WORK REQUIRED
Below is a set of records; reproduce them exactly without their pictures.

DATASET
===

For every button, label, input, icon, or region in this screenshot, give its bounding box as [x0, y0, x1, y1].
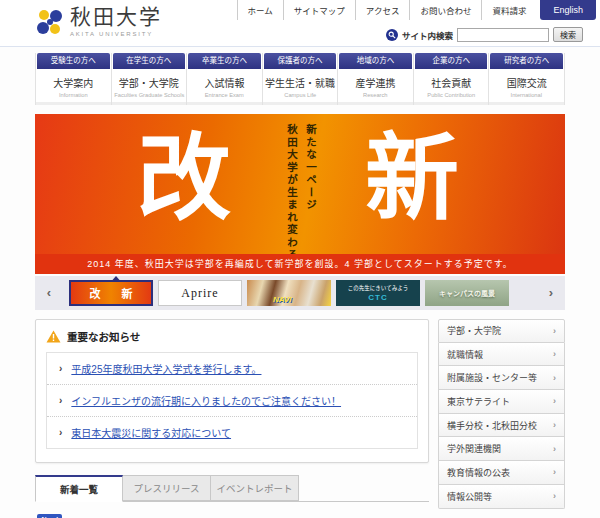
hero-vertical-tagline: 新たな一ページ 秋田大学が生まれ変わる	[282, 124, 320, 269]
search-label: サイト内検索	[402, 29, 453, 41]
carousel-thumb-campus[interactable]: キャンパスの風景	[425, 280, 509, 306]
chevron-right-icon: ›	[553, 444, 556, 454]
nav-tab-business[interactable]: 企業の方へ	[415, 53, 488, 69]
chevron-right-icon: ›	[553, 420, 556, 430]
utility-nav-sitemap[interactable]: サイトマップ	[283, 0, 355, 20]
nav-item-international[interactable]: 国際交流 International	[489, 69, 564, 105]
sidebar-item-education-info[interactable]: 教育情報の公表 ›	[438, 461, 565, 485]
tab-new-arrivals[interactable]: 新着一覧	[35, 475, 123, 502]
logo-title: 秋田大学	[70, 7, 162, 28]
news-list: New! 平成24年度評価センターFD/SDシンポジウムを開催しました。 New…	[35, 502, 429, 518]
important-notices-panel: 重要なお知らせ › 平成25年度秋田大学入学式を挙行します。 › インフルエンザ…	[35, 319, 429, 463]
carousel-thumb-kaishin[interactable]: 改 新	[69, 280, 153, 306]
sidebar-item-faculties[interactable]: 学部・大学院 ›	[438, 319, 565, 343]
search-icon	[386, 29, 398, 41]
sidebar-item-facilities[interactable]: 附属施設・センター等 ›	[438, 366, 565, 390]
carousel-prev-button[interactable]: ‹	[41, 276, 57, 310]
chevron-right-icon: ›	[59, 363, 62, 374]
chevron-right-icon: ›	[553, 326, 556, 336]
chevron-right-icon: ›	[553, 467, 556, 477]
site-header: 秋田大学 AKITA UNIVERSITY ホーム サイトマップ アクセス お問…	[0, 0, 600, 47]
chevron-right-icon: ›	[553, 373, 556, 383]
nav-tab-parents[interactable]: 保護者の方へ	[264, 53, 337, 69]
utility-nav-contact[interactable]: お問い合わせ	[409, 0, 481, 20]
hero-banner[interactable]: 改 新 新たな一ページ 秋田大学が生まれ変わる 2014 年度、秋田大学は学部を…	[35, 114, 565, 274]
nav-col-parents: 保護者の方へ 学生生活・就職 Campus Life	[263, 53, 339, 105]
nav-col-community: 地域の方へ 産学連携 Research	[338, 53, 414, 105]
nav-item-entrance-exam[interactable]: 入試情報 Entrance Exam	[187, 69, 262, 105]
chevron-right-icon: ›	[553, 491, 556, 501]
nav-tab-alumni[interactable]: 卒業生の方へ	[188, 53, 261, 69]
notice-link-influenza[interactable]: インフルエンザの流行期に入りましたのでご注意ください！	[71, 393, 341, 408]
carousel-next-button[interactable]: ›	[543, 276, 559, 310]
nav-tab-researchers[interactable]: 研究者の方へ	[490, 53, 563, 69]
notices-title: 重要なお知らせ	[67, 329, 140, 344]
hero-character-kai: 改	[137, 132, 231, 226]
new-badge: New!	[37, 514, 62, 518]
nav-tab-community[interactable]: 地域の方へ	[339, 53, 412, 69]
english-button[interactable]: English	[540, 0, 596, 20]
utility-nav-materials[interactable]: 資料請求	[481, 0, 536, 20]
utility-nav: ホーム サイトマップ アクセス お問い合わせ 資料請求 English	[237, 0, 596, 20]
main-navigation: 受験生の方へ 大学案内 Information 在学生の方へ 学部・大学院 Fa…	[35, 53, 565, 105]
news-tabs: 新着一覧 プレスリリース イベントレポート	[35, 475, 429, 502]
search-button[interactable]: 検索	[553, 27, 583, 42]
notice-link-entrance-ceremony[interactable]: 平成25年度秋田大学入学式を挙行します。	[71, 361, 261, 376]
sidebar-item-info-disclosure[interactable]: 情報公開等 ›	[438, 485, 565, 509]
chevron-right-icon: ›	[553, 396, 556, 406]
chevron-right-icon: ›	[553, 349, 556, 359]
chevron-right-icon: ›	[59, 427, 62, 438]
nav-item-faculties[interactable]: 学部・大学院 Faculties Graduate Schools	[112, 69, 187, 105]
utility-nav-home[interactable]: ホーム	[237, 0, 283, 20]
notice-row: › インフルエンザの流行期に入りましたのでご注意ください！	[47, 385, 417, 417]
nav-col-students: 在学生の方へ 学部・大学院 Faculties Graduate Schools	[112, 53, 188, 105]
nav-item-campus-life[interactable]: 学生生活・就職 Campus Life	[263, 69, 338, 105]
sidebar-item-branch-schools[interactable]: 横手分校・北秋田分校 ›	[438, 414, 565, 438]
nav-item-university-guide[interactable]: 大学案内 Information	[36, 69, 111, 105]
nav-col-alumni: 卒業生の方へ 入試情報 Entrance Exam	[187, 53, 263, 105]
nav-col-researchers: 研究者の方へ 国際交流 International	[489, 53, 565, 105]
hero-character-shin: 新	[365, 132, 459, 226]
sidebar-item-employment[interactable]: 就職情報 ›	[438, 343, 565, 367]
carousel-thumb-aprire[interactable]: Aprire	[158, 280, 242, 306]
site-search-input[interactable]	[457, 28, 549, 42]
warning-icon	[46, 330, 61, 343]
notice-link-earthquake[interactable]: 東日本大震災に関する対応について	[71, 425, 231, 440]
nav-item-research[interactable]: 産学連携 Research	[338, 69, 413, 105]
sidebar-item-tokyo-satellite[interactable]: 東京サテライト ›	[438, 390, 565, 414]
chevron-right-icon: ›	[59, 395, 62, 406]
nav-col-admissions: 受験生の方へ 大学案内 Information	[36, 53, 112, 105]
nav-tab-current[interactable]: 在学生の方へ	[113, 53, 186, 69]
sidebar-item-external-orgs[interactable]: 学外関連機関 ›	[438, 437, 565, 461]
tab-event-reports[interactable]: イベントレポート	[211, 475, 299, 501]
notice-row: › 東日本大震災に関する対応について	[47, 417, 417, 448]
utility-nav-access[interactable]: アクセス	[355, 0, 410, 20]
university-logo[interactable]: 秋田大学 AKITA UNIVERSITY	[35, 7, 162, 37]
notice-row: › 平成25年度秋田大学入学式を挙行します。	[47, 353, 417, 385]
carousel-thumb-navi[interactable]: NAVI	[247, 280, 331, 306]
nav-col-business: 企業の方へ 社会貢献 Public Contribution	[414, 53, 490, 105]
site-search: サイト内検索 検索	[386, 27, 583, 42]
quick-links-sidebar: 学部・大学院 › 就職情報 › 附属施設・センター等 › 東京サテライト › 横…	[438, 319, 565, 518]
carousel-thumb-ctc[interactable]: この先生にきいてみよう CTC	[336, 280, 420, 306]
tab-press-releases[interactable]: プレスリリース	[123, 475, 211, 501]
university-logo-icon	[35, 7, 65, 37]
hero-caption: 2014 年度、秋田大学は学部を再編成して新学部を創設。4 学部としてスタートす…	[35, 254, 565, 274]
logo-subtitle: AKITA UNIVERSITY	[70, 31, 162, 37]
nav-item-contribution[interactable]: 社会貢献 Public Contribution	[414, 69, 489, 105]
news-row: New! 平成24年度評価センターFD/SDシンポジウムを開催しました。	[35, 506, 429, 518]
nav-tab-prospective[interactable]: 受験生の方へ	[37, 53, 110, 69]
banner-carousel: ‹ 改 新 Aprire NAVI この先生にきいてみよう CTC キャンパスの…	[35, 276, 565, 310]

===

ANSWER TO THE EXERCISE
For every button, label, input, icon, or region in this screenshot, give its bounding box as [x0, y0, x1, y1].
hero-vertical-tagline: 新たな一ページ 秋田大学が生まれ変わる	[282, 124, 320, 269]
search-label: サイト内検索	[402, 29, 453, 41]
carousel-thumb-campus[interactable]: キャンパスの風景	[425, 280, 509, 306]
chevron-right-icon: ›	[553, 444, 556, 454]
nav-tab-business[interactable]: 企業の方へ	[415, 53, 488, 69]
chevron-right-icon: ›	[553, 420, 556, 430]
utility-nav-sitemap[interactable]: サイトマップ	[283, 0, 355, 20]
nav-item-international[interactable]: 国際交流 International	[489, 69, 564, 105]
sidebar-item-education-info[interactable]: 教育情報の公表 ›	[438, 461, 565, 485]
tab-new-arrivals[interactable]: 新着一覧	[35, 475, 123, 502]
logo-title: 秋田大学	[70, 7, 162, 28]
news-list: New! 平成24年度評価センターFD/SDシンポジウムを開催しました。 New…	[35, 502, 429, 518]
important-notices-panel: 重要なお知らせ › 平成25年度秋田大学入学式を挙行します。 › インフルエンザ…	[35, 319, 429, 463]
carousel-thumb-kaishin[interactable]: 改 新	[69, 280, 153, 306]
sidebar-item-faculties[interactable]: 学部・大学院 ›	[438, 319, 565, 343]
search-icon	[386, 29, 398, 41]
sidebar-item-facilities[interactable]: 附属施設・センター等 ›	[438, 366, 565, 390]
carousel-prev-button[interactable]: ‹	[41, 276, 57, 310]
chevron-right-icon: ›	[59, 363, 62, 374]
chevron-right-icon: ›	[553, 326, 556, 336]
chevron-right-icon: ›	[553, 467, 556, 477]
site-header: 秋田大学 AKITA UNIVERSITY ホーム サイトマップ アクセス お問…	[0, 0, 600, 47]
chevron-right-icon: ›	[553, 373, 556, 383]
nav-tab-parents[interactable]: 保護者の方へ	[264, 53, 337, 69]
utility-nav-contact[interactable]: お問い合わせ	[409, 0, 481, 20]
hero-banner[interactable]: 改 新 新たな一ページ 秋田大学が生まれ変わる 2014 年度、秋田大学は学部を…	[35, 114, 565, 274]
nav-col-parents: 保護者の方へ 学生生活・就職 Campus Life	[263, 53, 339, 105]
nav-col-community: 地域の方へ 産学連携 Research	[338, 53, 414, 105]
nav-item-entrance-exam[interactable]: 入試情報 Entrance Exam	[187, 69, 262, 105]
chevron-right-icon: ›	[553, 491, 556, 501]
nav-tab-alumni[interactable]: 卒業生の方へ	[188, 53, 261, 69]
notice-link-influenza[interactable]: インフルエンザの流行期に入りましたのでご注意ください！	[71, 393, 341, 408]
carousel-next-button[interactable]: ›	[543, 276, 559, 310]
nav-tab-researchers[interactable]: 研究者の方へ	[490, 53, 563, 69]
notices-title: 重要なお知らせ	[67, 329, 140, 344]
hero-character-kai: 改	[137, 132, 231, 226]
new-badge: New!	[37, 514, 62, 518]
nav-tab-community[interactable]: 地域の方へ	[339, 53, 412, 69]
english-button[interactable]: English	[540, 0, 596, 20]
utility-nav-materials[interactable]: 資料請求	[481, 0, 536, 20]
utility-nav: ホーム サイトマップ アクセス お問い合わせ 資料請求 English	[237, 0, 596, 20]
main-navigation: 受験生の方へ 大学案内 Information 在学生の方へ 学部・大学院 Fa…	[35, 53, 565, 105]
news-tabs: 新着一覧 プレスリリース イベントレポート	[35, 475, 429, 502]
search-button[interactable]: 検索	[553, 27, 583, 42]
notice-link-entrance-ceremony[interactable]: 平成25年度秋田大学入学式を挙行します。	[71, 361, 261, 376]
sidebar-item-info-disclosure[interactable]: 情報公開等 ›	[438, 485, 565, 509]
chevron-right-icon: ›	[553, 396, 556, 406]
chevron-right-icon: ›	[553, 349, 556, 359]
chevron-right-icon: ›	[59, 427, 62, 438]
nav-item-faculties[interactable]: 学部・大学院 Faculties Graduate Schools	[112, 69, 187, 105]
utility-nav-home[interactable]: ホーム	[237, 0, 283, 20]
notice-row: › インフルエンザの流行期に入りましたのでご注意ください！	[47, 385, 417, 417]
nav-col-students: 在学生の方へ 学部・大学院 Faculties Graduate Schools	[112, 53, 188, 105]
nav-item-campus-life[interactable]: 学生生活・就職 Campus Life	[263, 69, 338, 105]
sidebar-item-branch-schools[interactable]: 横手分校・北秋田分校 ›	[438, 414, 565, 438]
nav-item-university-guide[interactable]: 大学案内 Information	[36, 69, 111, 105]
nav-col-alumni: 卒業生の方へ 入試情報 Entrance Exam	[187, 53, 263, 105]
nav-col-researchers: 研究者の方へ 国際交流 International	[489, 53, 565, 105]
hero-character-shin: 新	[365, 132, 459, 226]
sidebar-item-employment[interactable]: 就職情報 ›	[438, 343, 565, 367]
carousel-thumb-aprire[interactable]: Aprire	[158, 280, 242, 306]
site-search-input[interactable]	[457, 28, 549, 42]
warning-icon	[46, 330, 61, 343]
notice-link-earthquake[interactable]: 東日本大震災に関する対応について	[71, 425, 231, 440]
nav-item-research[interactable]: 産学連携 Research	[338, 69, 413, 105]
sidebar-item-tokyo-satellite[interactable]: 東京サテライト ›	[438, 390, 565, 414]
chevron-right-icon: ›	[59, 395, 62, 406]
nav-col-admissions: 受験生の方へ 大学案内 Information	[36, 53, 112, 105]
nav-tab-current[interactable]: 在学生の方へ	[113, 53, 186, 69]
sidebar-item-external-orgs[interactable]: 学外関連機関 ›	[438, 437, 565, 461]
tab-event-reports[interactable]: イベントレポート	[211, 475, 299, 501]
notice-row: › 東日本大震災に関する対応について	[47, 417, 417, 448]
utility-nav-access[interactable]: アクセス	[355, 0, 410, 20]
university-logo[interactable]: 秋田大学 AKITA UNIVERSITY	[35, 7, 162, 37]
notice-row: › 平成25年度秋田大学入学式を挙行します。	[47, 353, 417, 385]
carousel-thumb-navi[interactable]: NAVI	[247, 280, 331, 306]
nav-col-business: 企業の方へ 社会貢献 Public Contribution	[414, 53, 490, 105]
site-search: サイト内検索 検索	[386, 27, 583, 42]
quick-links-sidebar: 学部・大学院 › 就職情報 › 附属施設・センター等 › 東京サテライト › 横…	[438, 319, 565, 518]
carousel-thumb-ctc[interactable]: この先生にきいてみよう CTC	[336, 280, 420, 306]
tab-press-releases[interactable]: プレスリリース	[123, 475, 211, 501]
university-logo-icon	[35, 7, 65, 37]
hero-caption: 2014 年度、秋田大学は学部を再編成して新学部を創設。4 学部としてスタートす…	[35, 254, 565, 274]
logo-subtitle: AKITA UNIVERSITY	[70, 31, 162, 37]
nav-item-contribution[interactable]: 社会貢献 Public Contribution	[414, 69, 489, 105]
news-row: New! 平成24年度評価センターFD/SDシンポジウムを開催しました。	[35, 506, 429, 518]
nav-tab-prospective[interactable]: 受験生の方へ	[37, 53, 110, 69]
banner-carousel: ‹ 改 新 Aprire NAVI この先生にきいてみよう CTC キャンパスの…	[35, 276, 565, 310]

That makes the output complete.